How Blockchain Technology Works
Blockchain Technology is a distributed database that allows for secure, transparent, and tamper-proof transactions. It works by storing data in “blocks” that are connected to each other in a chain. Transactions are verified by network nodes and added to the blockchain through a process called “mining”. This distributed system eliminates the need for a central authority, allowing users to transact directly with each other.
In this article, we’ll explain the blockchain by putting it into the context of a distributed database with a focus on data integrity.
A Brief History Of Distributed Databases
The first large-scale distributed database was Gnutella, which debuted with 500,000 users in 2000. The design of its successor, Napster showed that the system was a success. More than 25 million users shared files over the network by 2003, despite a slow initial adoption rate. A major problem with Gnutella was that all of its data spread across the entire network.
“This distribution makes sense for indexing and searching because it ensures that every node in the system is aware of at least one copy of the file that may contain a piece you’re looking for. But it also means that if one node on the network starts sending spam, all other nodes must tolerate receiving and storing this junk.” – From “Why The Future Of Data Depends On Blockchain Technology” (TechCrunch)
The primary problem with Gnutella was its vulnerability to attacks. It became difficult to avoid attackers who flooded the system with spam since there was no central authority to prevent them from doing so. Even worse, this meant that popular files could be nearly impossible to find as they got buried by spam. This led to several companies working on distributed databases: FastTrack (Kazaa), DirectConnect (Overnet), and later Gnutella2 (BearShare).
Unfortunately, none of these networks gained widespread adoption due to scalability issues where spam attacks took place. To combat these problems the BitTorrent network was introduced in 2001. It was designed with a file distribution system that utilized data hashing and other techniques to avoid unnecessarily transferring or storing duplicate files on peers that were part of the network. This allowed users to directly share each other’s content without requiring hosting from a centralized server, which significantly increased download speeds and reliability since there was no single point of failure.
“Rather than providing a search facility like Napster (which centrally indexes what files are available), BitTorrent moves this responsibility out to all participants.” – From “BitTorrent And The Evolution Of Content Delivery Networks” (Tomayto Tomahto)

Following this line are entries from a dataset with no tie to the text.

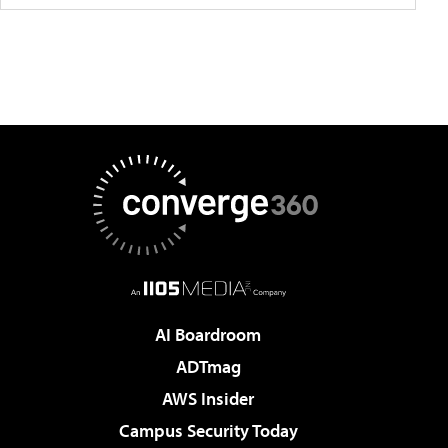
AI Boardroom
ADTmag
AWS Insider
Campus Security Today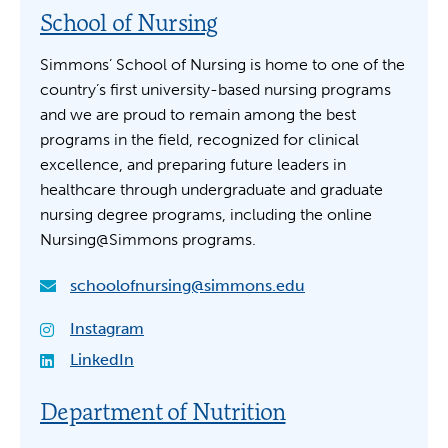
School of Nursing
Simmons’ School of Nursing is home to one of the
country’s first university-based nursing programs
and we are proud to remain among the best
programs in the field, recognized for clinical
excellence, and preparing future leaders in
healthcare through undergraduate and graduate
nursing degree programs, including the online
Nursing@Simmons programs.
schoolofnursing@simmons.edu
Instagram
LinkedIn
Department of Nutrition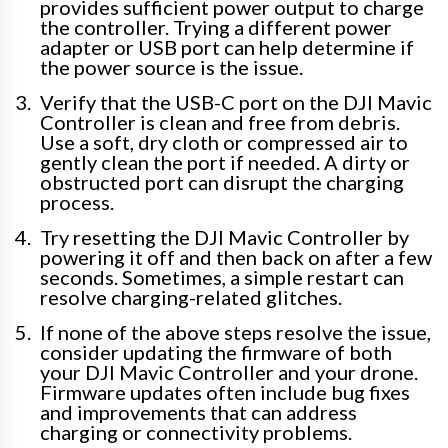
provides sufficient power output to charge
the controller. Trying a different power
adapter or USB port can help determine if
the power source is the issue.
Verify that the USB-C port on the DJI Mavic
Controller is clean and free from debris.
Use a soft, dry cloth or compressed air to
gently clean the port if needed. A dirty or
obstructed port can disrupt the charging
process.
Try resetting the DJI Mavic Controller by
powering it off and then back on after a few
seconds. Sometimes, a simple restart can
resolve charging-related glitches.
If none of the above steps resolve the issue,
consider updating the firmware of both
your DJI Mavic Controller and your drone.
Firmware updates often include bug fixes
and improvements that can address
charging or connectivity problems.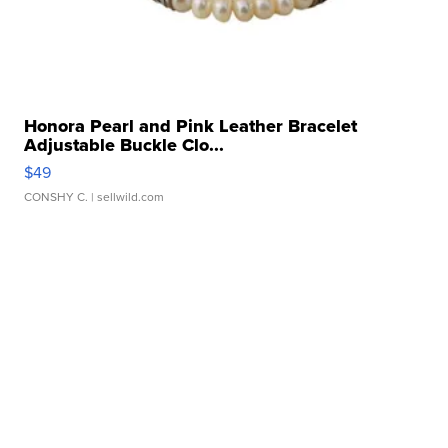
Honora Pearl and Pink Leather Bracelet
Adjustable Buckle Clo...
$49
CONSHY C.
| sellwild.com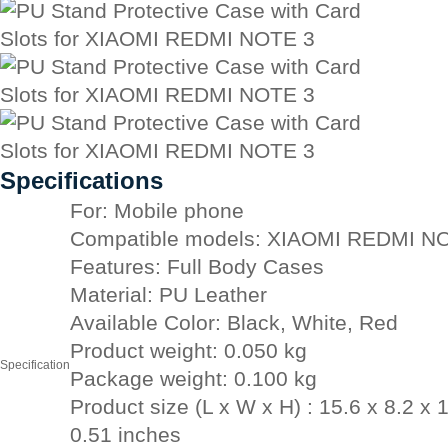
Specifications
For: Mobile phone
Compatible models: XIAOMI REDMI N
Features: Full Body Cases
Material: PU Leather
Available Color: Black, White, Red
Product weight: 0.050 kg
Specification
Package weight: 0.100 kg
Product size (L x W x H) : 15.6 x 8.2 x 
0.51 inches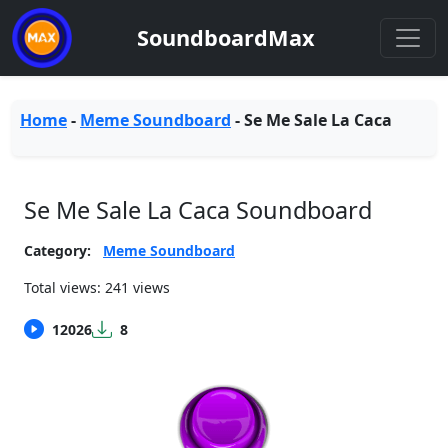
SoundboardMax
Home
-
Meme Soundboard
-
Se Me Sale La Caca
Se Me Sale La Caca Soundboard
Category:
Meme Soundboard
Total views: 241 views
12026
8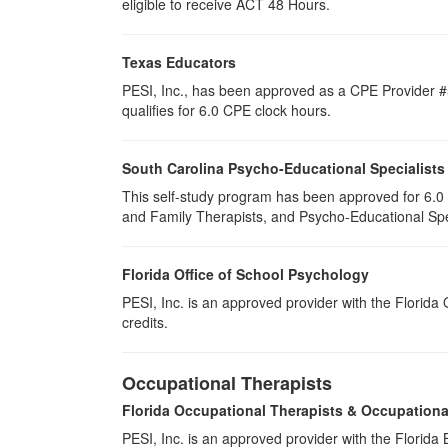
eligible to receive ACT 48 Hours.
Texas Educators
PESI, Inc., has been approved as a CPE Provider #5
qualifies for
6.0
CPE clock hours.
South Carolina Psycho-Educational Specialists
This self-study program has been approved for 6.0 
and Family Therapists, and Psycho-Educational Spec
Florida Office of School Psychology
PESI, Inc. is an approved provider with the Florida
credits.
Occupational Therapists
Florida Occupational Therapists & Occupationa
PESI, Inc. is an approved provider with the Florid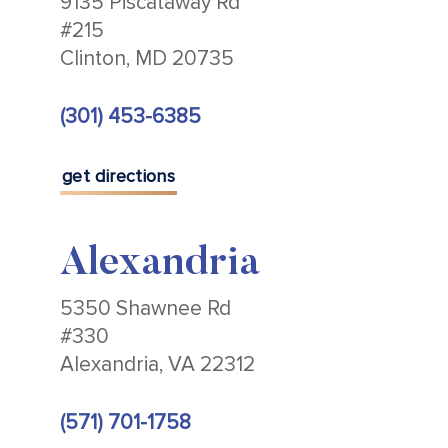
9135 Piscataway Rd
#215
Clinton, MD 20735
(301) 453-6385
get directions
Alexandria
5350 Shawnee Rd
#330
Alexandria, VA 22312
(571) 701-1758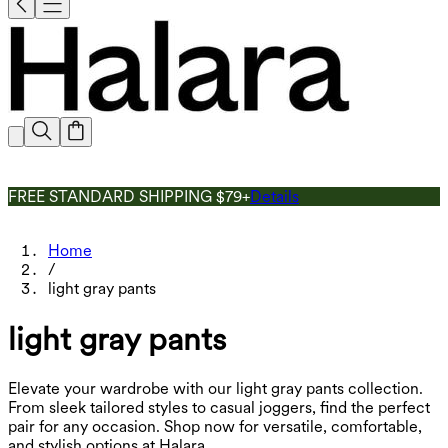
FREE STANDARD SHIPPING $79+
Details
Home
/
light gray pants
light gray pants
Elevate your wardrobe with our light gray pants collection.
From sleek tailored styles to casual joggers, find the perfect
pair for any occasion. Shop now for versatile, comfortable,
and stylish options at Halara.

In 2008, a paper titled “Bitcoin: A Peer-To-Peer Electronic Cash System” was published by an anonymous author under the pseudonym Satoshi Nakamoto. It introduced a consensus network that relied on data hashing to record transactions as well as keys and addresses to facilitate secure payments between users without the need for a centralized authority. Several years later, a team of developers led by Jeff Garzik created a fork of the Bitcoin blockchain that implemented a two-tier network consisting of “miners” and “nodes”. The former group was responsible for verifying transactions while the latter group handled data broadcasting and propagating messages across the network.

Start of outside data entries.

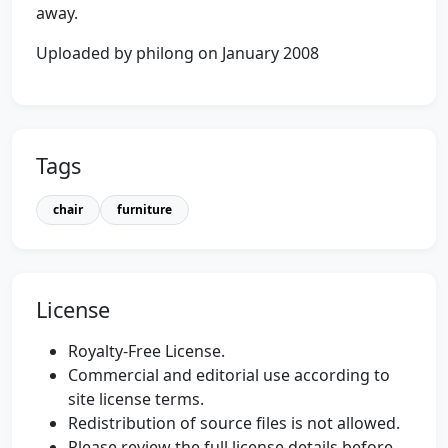
away.
Uploaded by philong on January 2008
Tags
chair
furniture
License
Royalty-Free License.
Commercial and editorial use according to
site license terms.
Redistribution of source files is not allowed.
Please review the full license details before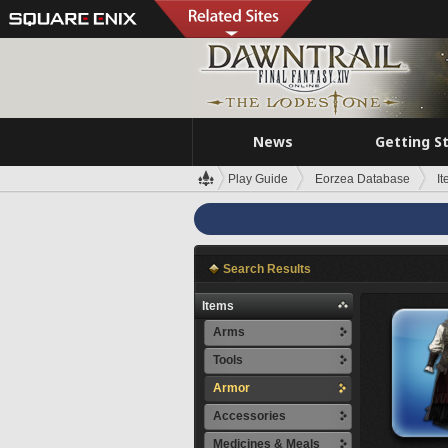
News
Getting S
Play Guide
Eorzea Database
I
Search Results
Items
Arms
Tools
Armor
Accessories
Medicines & Meals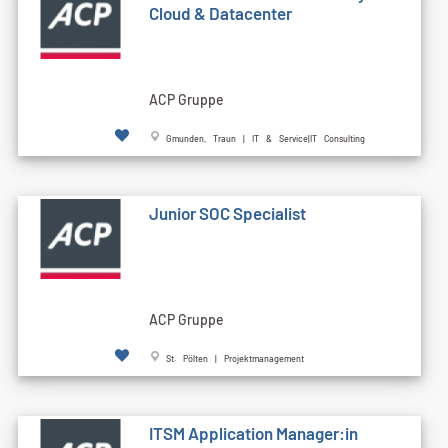
Cloud & Datacenter
ACP Gruppe
Gmunden, Traun | IT & Service|IT Consulting
Junior SOC Specialist
ACP Gruppe
St. Pölten | Projektmanagement
ITSM Application Manager:in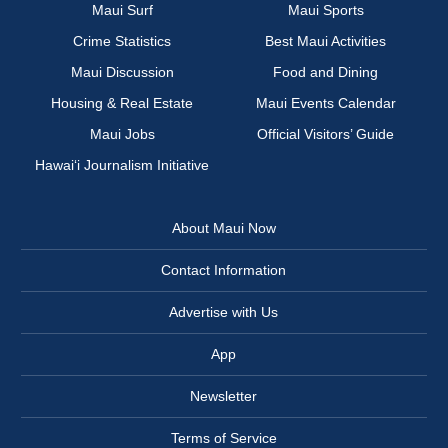
Maui Surf
Maui Sports
Crime Statistics
Best Maui Activities
Maui Discussion
Food and Dining
Housing & Real Estate
Maui Events Calendar
Maui Jobs
Official Visitors’ Guide
Hawai‘i Journalism Initiative
About Maui Now
Contact Information
Advertise with Us
App
Newsletter
Terms of Service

From this perspective, it’s clear that the blockchain’s distributed ledger is simply a way of managing trust between users.

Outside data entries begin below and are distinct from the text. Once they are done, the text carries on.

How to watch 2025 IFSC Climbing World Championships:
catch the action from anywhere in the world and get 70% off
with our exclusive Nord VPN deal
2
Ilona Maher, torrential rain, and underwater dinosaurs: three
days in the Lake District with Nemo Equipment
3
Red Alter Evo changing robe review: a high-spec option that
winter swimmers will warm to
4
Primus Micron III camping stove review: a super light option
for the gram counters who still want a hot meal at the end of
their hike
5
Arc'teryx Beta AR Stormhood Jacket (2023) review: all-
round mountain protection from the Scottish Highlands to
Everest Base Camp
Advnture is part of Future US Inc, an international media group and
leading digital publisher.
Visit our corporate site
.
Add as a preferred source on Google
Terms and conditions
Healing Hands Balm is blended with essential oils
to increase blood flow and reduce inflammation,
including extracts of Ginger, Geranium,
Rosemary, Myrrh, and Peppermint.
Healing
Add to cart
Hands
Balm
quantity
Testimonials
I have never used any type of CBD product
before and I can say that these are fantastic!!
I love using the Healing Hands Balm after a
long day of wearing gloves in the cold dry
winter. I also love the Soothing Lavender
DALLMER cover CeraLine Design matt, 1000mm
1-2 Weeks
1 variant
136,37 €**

“The goal of a distributed ledger system is to enable parties who don’t fully trust each other to transfer valuable assets across the Internet without requiring a central intermediary.” – From “What Is The Blockchain?” (Hackernoon)
How It Works
Much like the Internet, which consists of several layers that include both hardware and software components, distributed ledger networks are made up of two distinct types of nodes: 1) end-users, and 2) miners takes the benefits of crypto currency wallets.
End users (also called full nodes in some cases) can be anyone who acquires digital coins while running a wallet program on their computer or mobile device (also known as “clients”). Although wallets make it possible to interact with the network, they do not contain or process any of the information related to transactions.
On the other hand, miners are responsible for processing, verifying, and adding transactions into blocks which are then propagated across the network before being added to the blockchain ledger. These nodes are also responsible for generating new coins which are paid out to users who lend their computing power to the network.
Depending on the type of consensus protocol used, miners may either use software clients or specialized hardware to perform calculations and package transactions into blocks before broadcasting them to be verified by other nodes.
The Evolution Of Content Delivery Networks
The input discusses the development of content delivery networks. These networks allow users to share files with each other without relying on a centralized server. These increases download speeds and reliability, as there is no single point of failure. The first such network was BitTorrent, which was introduced in 2001. It utilized data hashing and other techniques to avoid unnecessarily transferring or storing duplicate files on peers that were part of the network. This allowed users to directly share each other’s content without requiring hosting from a centralized server.
The next major step occurred in 2008 when a paper was published that provided the basis for blockchain technology. The paper described bitcoin as “a peer-to-peer electronic cash system.” This introduced user consensus networks that relied on data hashing to record transactions and keys and addresses to facilitate secure payments between users without the need for a centralized authority.